GOP gathering brings little lunch business
Downtown restaurants lose out to box meals
Friday, June 11, 2010
Only a handful of diners wearing red party credentials could be spotted in downtown restaurants at the noon hour Friday, the opening day of Vancouver’s largest-ever convention.
About 1,600 Republican delegates, and 2,000 visitors overall, are forecast to descend on Vancouver this weekend for the state GOP convention. They will hear from candidates and vote on the party’s platform heading into the November elections.
The event, held at the Hilton Vancouver Washington and Convention Center, received much publicity as a boon to tourism and downtown businesses when its Vancouver location was announced a year ago. The Southwest Washington Visitor & Convention Bureau competed against Seattle, Tacoma/Pierce County, Snohomish and Bellevue to host the event.
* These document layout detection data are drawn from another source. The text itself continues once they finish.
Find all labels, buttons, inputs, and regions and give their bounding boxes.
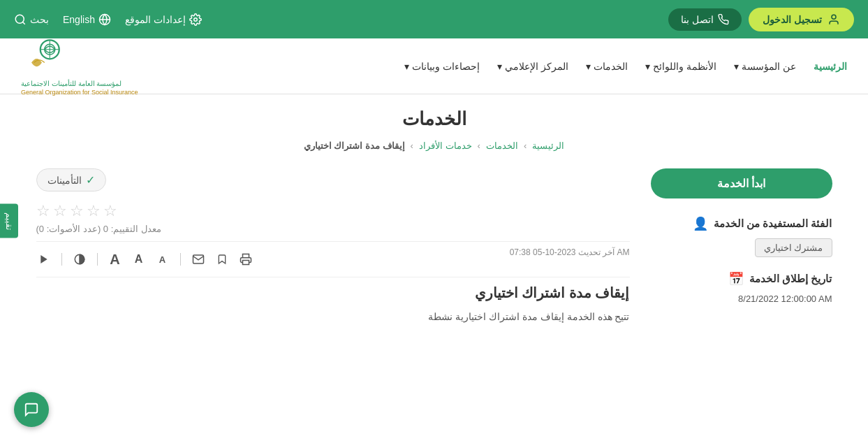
logo-text-ar: لمؤسسة العامة للتأمينات الاجتماعية <box>21 80 122 87</box>
launch-date-section: تاريخ إطلاق الخدمة 📅 8/21/2022 12:00:00 … <box>651 271 832 304</box>
launch-date-label: تاريخ إطلاق الخدمة <box>749 273 832 285</box>
rating-text: معدل التقييم: 0 (عدد الأصوات: 0) <box>36 224 161 234</box>
tamminat-label: التأمينات <box>47 175 82 186</box>
beneficiary-section: الفئة المستفيدة من الخدمة 👤 مشترك اختيار… <box>651 216 832 257</box>
user-icon <box>827 13 840 26</box>
settings-label: إعدادات الموقع <box>125 14 186 25</box>
font-medium-icon[interactable]: A <box>131 252 147 267</box>
calendar-icon: 📅 <box>728 271 744 287</box>
search-link[interactable]: بحث <box>14 13 49 26</box>
chevron-down-icon: ▾ <box>734 61 739 72</box>
breadcrumb-item-home[interactable]: الرئيسية <box>532 140 564 151</box>
font-large-icon[interactable]: A <box>108 252 123 267</box>
language-icon <box>98 13 111 26</box>
breadcrumb-item-services[interactable]: الخدمات <box>486 140 518 151</box>
nav-item-stats[interactable]: إحصاءات وبيانات ▾ <box>404 61 480 72</box>
settings-link[interactable]: إعدادات الموقع <box>125 13 202 26</box>
print-icon[interactable] <box>238 252 253 267</box>
chevron-down-icon: ▾ <box>404 61 409 72</box>
svg-line-5 <box>22 22 24 24</box>
login-button[interactable]: تسجيل الدخول <box>749 8 854 31</box>
logo-svg <box>21 36 63 78</box>
tamminat-tag: ✓ التأمينات <box>36 168 106 191</box>
service-description: تتيح هذه الخدمة إيقاف مدة اشتراك اختياري… <box>36 308 630 326</box>
settings-icon <box>189 13 202 26</box>
chevron-down-icon: ▾ <box>497 61 502 72</box>
nav-item-services[interactable]: الخدمات ▾ <box>586 61 628 72</box>
nav-item-regulations[interactable]: الأنظمة واللوائح ▾ <box>645 61 716 72</box>
star-2[interactable]: ☆ <box>87 202 101 220</box>
star-5[interactable]: ☆ <box>36 202 50 220</box>
bookmark-icon[interactable] <box>214 252 230 267</box>
nav-item-about[interactable]: عن المؤسسة ▾ <box>734 61 796 72</box>
nav-item-media[interactable]: المركز الإعلامي ▾ <box>497 61 568 72</box>
breadcrumb-separator: › <box>411 140 413 151</box>
svg-marker-8 <box>41 255 47 263</box>
feedback-tab[interactable]: تقييم <box>0 203 18 238</box>
star-3[interactable]: ☆ <box>70 202 84 220</box>
check-icon: ✓ <box>86 173 95 187</box>
star-1[interactable]: ☆ <box>103 202 117 220</box>
service-title: إيقاف مدة اشتراك اختياري <box>36 284 630 301</box>
breadcrumb-item-current: إيقاف مدة اشتراك اختياري <box>304 140 405 151</box>
star-rating[interactable]: ☆ ☆ ☆ ☆ ☆ <box>36 202 117 220</box>
svg-point-1 <box>194 17 198 21</box>
beneficiary-label: الفئة المستفيدة من الخدمة <box>714 217 832 230</box>
language-link[interactable]: English <box>63 13 111 26</box>
service-layout: ابدأ الخدمة الفئة المستفيدة من الخدمة 👤 … <box>36 168 832 326</box>
top-bar-right: تسجيل الدخول اتصل بنا <box>668 8 854 31</box>
logo-text-en: General Organization for Social Insuranc… <box>21 89 138 96</box>
breadcrumb-item-individual[interactable]: خدمات الأفراد <box>419 140 472 151</box>
page-content: الخدمات الرئيسية › الخدمات › خدمات الأفر… <box>15 94 853 340</box>
play-icon[interactable] <box>36 252 52 267</box>
top-bar: تسجيل الدخول اتصل بنا إعدادات الموقع Eng… <box>0 0 868 38</box>
login-label: تسجيل الدخول <box>763 14 822 25</box>
contact-label: اتصل بنا <box>681 14 714 25</box>
service-main: ✓ التأمينات ☆ ☆ ☆ ☆ ☆ معدل التقييم: 0 (ع… <box>36 168 630 326</box>
service-sidebar: ابدأ الخدمة الفئة المستفيدة من الخدمة 👤 … <box>651 168 832 318</box>
svg-point-4 <box>15 15 24 23</box>
font-small-icon[interactable]: A <box>155 252 170 267</box>
search-label: بحث <box>30 14 49 25</box>
page-title: الخدمات <box>36 108 832 130</box>
beneficiary-title: الفئة المستفيدة من الخدمة 👤 <box>651 216 832 231</box>
site-logo[interactable]: لمؤسسة العامة للتأمينات الاجتماعية Gener… <box>21 36 138 96</box>
launch-date-value: 8/21/2022 12:00:00 AM <box>651 294 832 304</box>
search-icon <box>14 13 27 26</box>
star-4[interactable]: ☆ <box>53 202 67 220</box>
person-icon: 👤 <box>693 216 708 231</box>
toolbar-divider <box>61 253 62 266</box>
launch-date-title: تاريخ إطلاق الخدمة 📅 <box>651 271 832 287</box>
toolbar-divider <box>97 253 98 266</box>
toolbar: A A A <box>36 241 630 277</box>
beneficiary-tag: مشترك اختياري <box>755 238 832 257</box>
nav-links: الرئيسية عن المؤسسة ▾ الأنظمة واللوائح ▾… <box>404 61 847 72</box>
svg-rect-10 <box>242 261 249 265</box>
contrast-icon[interactable] <box>72 252 87 267</box>
chevron-down-icon: ▾ <box>586 61 591 72</box>
nav-item-home[interactable]: الرئيسية <box>814 61 847 72</box>
service-tag-row: ✓ التأمينات <box>36 168 630 191</box>
update-time: آخر تحديث 2023-10-05 07:38 AM <box>510 247 630 257</box>
svg-point-0 <box>832 15 836 19</box>
breadcrumb-separator: › <box>478 140 480 151</box>
breadcrumb: الرئيسية › الخدمات › خدمات الأفراد › إيق… <box>36 140 832 151</box>
rating-section: ☆ ☆ ☆ ☆ ☆ معدل التقييم: 0 (عدد الأصوات: … <box>36 202 630 234</box>
contact-button[interactable]: اتصل بنا <box>668 8 742 31</box>
toolbar-divider <box>180 253 181 266</box>
start-service-button[interactable]: ابدأ الخدمة <box>651 168 832 198</box>
chevron-down-icon: ▾ <box>645 61 650 72</box>
phone-icon <box>718 14 729 25</box>
language-label: English <box>63 14 95 25</box>
main-nav: الرئيسية عن المؤسسة ▾ الأنظمة واللوائح ▾… <box>0 38 868 94</box>
top-bar-left: إعدادات الموقع English بحث <box>14 13 202 26</box>
email-icon[interactable] <box>191 252 206 267</box>
breadcrumb-separator: › <box>524 140 527 151</box>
But Friday was business as usual for nearby eateries, a typical situation when conventions serve their own lunch, said Vee Pravisay, manager of Tiger’s Garden, which didn’t bother to prepare for the convention traffic.
Convention organizers distributed box lunches. Diners wearing red lanyards and eating from boxes could be seen scattered throughout Esther Short Park, where political activities and entertainment were taking place.
“When they have conventions, it makes a difference,” Pravisay said, “but we’re the last people to know. So we don’t schedule more people to work and we just do what we can if it gets busy.”
Tommy O’s “unfortunately” brought in an extra server on Friday in anticipation of a lunch hour rush, said manager Lindsay Hernandez, who was disappointed to see only one red lanyard in the restaurant shortly after noon.
Some delegates did break away from the box lunch, however. Eric Stahlfeld, a delegate from Burien, headed out to eat with Clark County delegate Cory Barnes. They went to City Sandwich on East Eighth Street. Stahlfeld said he had an excellent reuben the previous night at his hotel, The Heathman Lodge, and was in search of another good sandwich, he said.
“I thought I’d try a taste of Vancouver,” Stahlfeld said.